Count me as fast I usually can do a novel in a couple of hours.  I can never read something with someone because I'm always done long before they get ready to turn the page.


----------



## Rivery (Nov 10, 2008)

Compared to my husband and a friend of mine that shares books with me, I am a slow reader.  If it is a book I am really getting into, it will take me a couple of days (couple of hours per day).  Otherwise it can take me a loooooong time to finish a book.  I have a tendency to finish the book even if I'm not overly enthusiastic about it.  I also usually have at least 2 books or more going at the same time.


----------



## Essensia (Nov 3, 2008)

I'm a slowpoke, too, Avalon.  I tend to go back over particularly powerful or well-crafted sections of a book as I'm reading it, savoring how the writer achieved the desired effect.  Plus I have a lousy short-term memory, so I tend to slow down and make a conscious effort to memorize characters when they're introduced.  Sometimes I jot down notes even when I'm just reading fun/trashy stuff.

When a book gets exciting, I can really speed along and devour it.  But eventually I start feeling like I missed something in my haste, so I go back to relish all the details slowly.

I'm getting very spoiled by the Kindle's bookmark and search functionality.  I put bookmarks at places I think I might want to come back to.  I should probably use notes and clippings more often, but I keep forgetting about them.


----------



## Vegas_Asian (Nov 2, 2008)

That would all depend on many things:

If I love the series, I will go through it fast and go back and read it slowly.
Also it depends how much time I have to read, i will go through a book faster if i don't have much time for reading (like exam week and so forth)


----------



## Essensia (Nov 3, 2008)

> I don't understand why you think a slow reader would get more enjoyment out of a book than a fast reader.


Sebat, I totally envy your ability to read quickly while retaining information and enjoying the ride! Speaking for myself, I don't think slow readers get more enjoyment out of a book, but I do know that I, as a slow reader, get more enjoyment out of readingly slowly rather than quickly...only because I'm just plain lousy at reading quickly. 
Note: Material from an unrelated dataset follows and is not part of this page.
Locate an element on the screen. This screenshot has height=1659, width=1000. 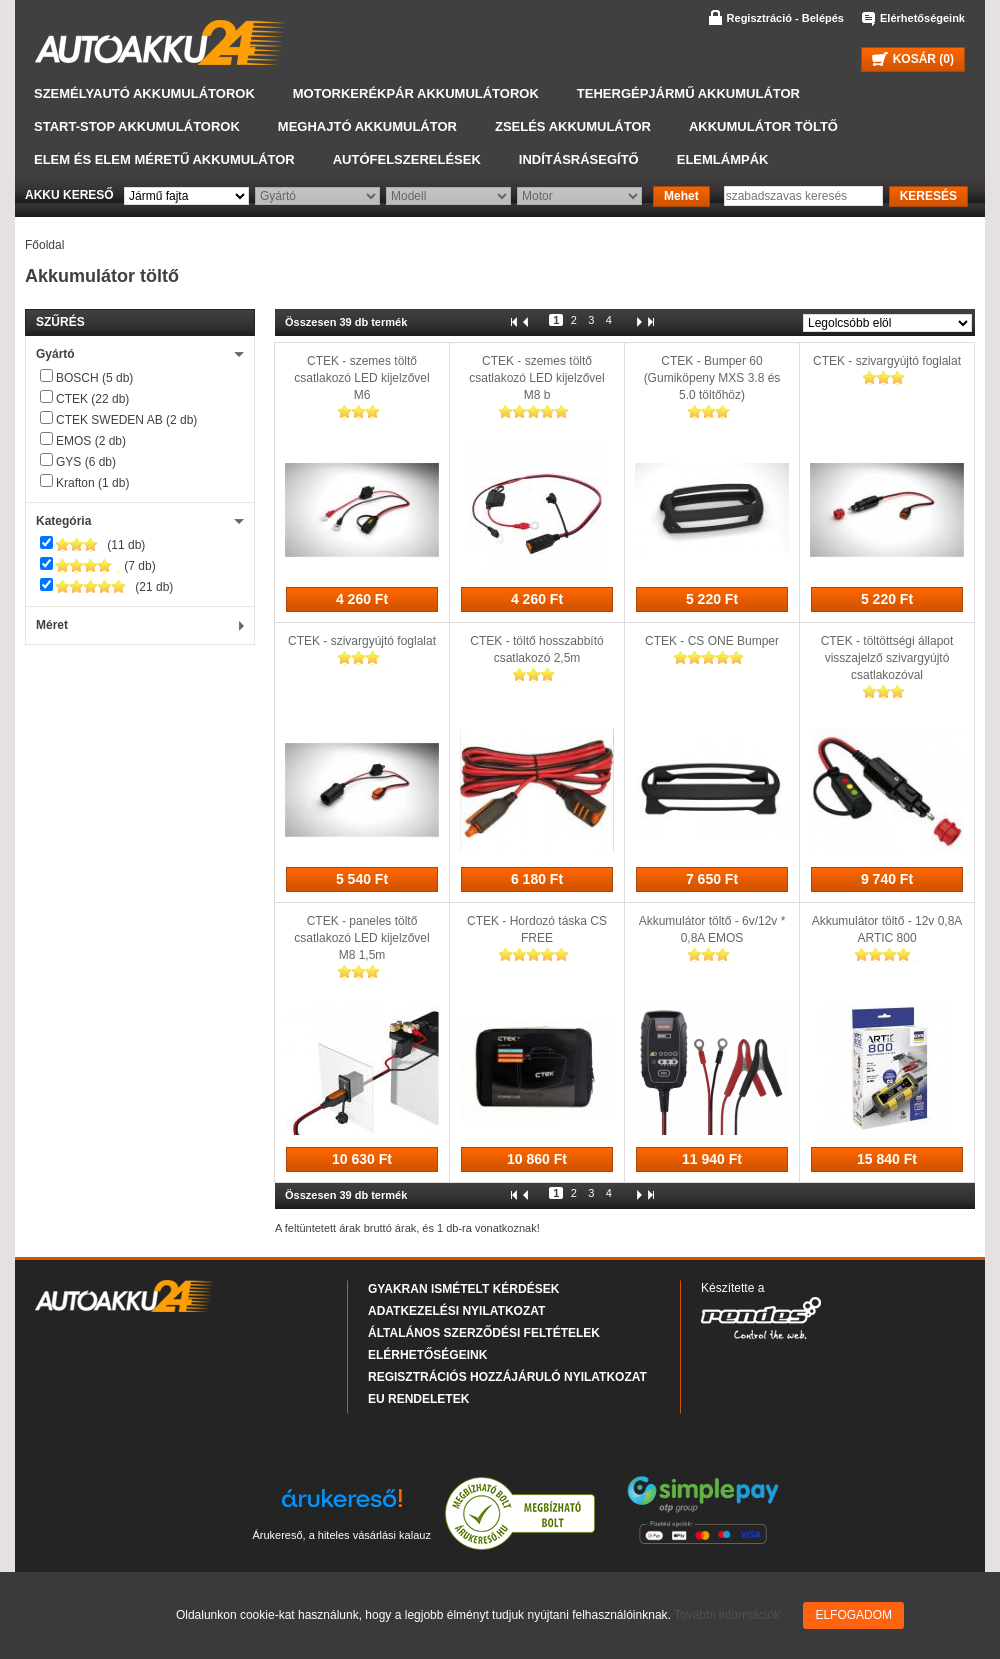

_Edit: Finally escaped Dr. Seusshood! Yeah!_


----------



## jah (Oct 28, 2008)

I think that I read at a middle speed, Not fast, but yet not overly slow either.  I have notices that some books take me longer then other books that may have similar number of pages.


----------



## Poi Girl (Dec 3, 2008)

It depends on the book but I think for the most part I'm just right. lol.  It takes me about 3-5 days to read an average sized novel.  However, if my brain feels inferior to the reading material it can take me quite a bit longer and with regular breaks reading other books/short stories.


----------



## stevene9 (Nov 9, 2008)

I don't think the number of days it takes to read a book shows anything about being a fast or slow reader. Some people may read 4 hours a day, or 2 hours a day, or 1 to 1.5 hours a day (like me). If I am really into it, I will read every word. If I am not really into it, but not so turned off that I just forget it, I will tend to skim a lot more. I don't know what this means for my reading speed, but I consider myself to be generally a slow reader. When I was a teenager I took a speed reading course and could read very fast, but I found that while it was good for reading material I didn't like (like textbooks), it was not very enjoyable for my personal, "fun" reading. So I haven't speed read like that in many years - no, make that many decades.

Steve


----------



## Mikuto (Oct 30, 2008)

I'm a fast reader so long as I'm reading, although I have a bad habit of skipping ahead on the page, which is one of the reasons I love the kindle so much. Bigger font = less to skip forward to.


----------



## Linda Cannon-Mott (Oct 28, 2008)

I think it depends on the book you are reading but overall I guess I am in the middle. Believe me we *do* have speed readers, look at the thread Books Read in November. Made me feel inadequate!


----------



## Steph H (Oct 28, 2008)

I agree with Steve that number of days means little, as it depends on how much time is available to read.  Back in the days of paper books, I based it roughly on how many pages per hour, although even that can vary depending on font type and paperback vs. hardback (although that was more consistent, I found).  I normally would read roughly 100-125 pages an hour, and counted that as fast compared to others I know besides my mother, who is also a fast reader. So on a lazy weekend day where I did nothing else, I might read 3 reasonable size books in one day.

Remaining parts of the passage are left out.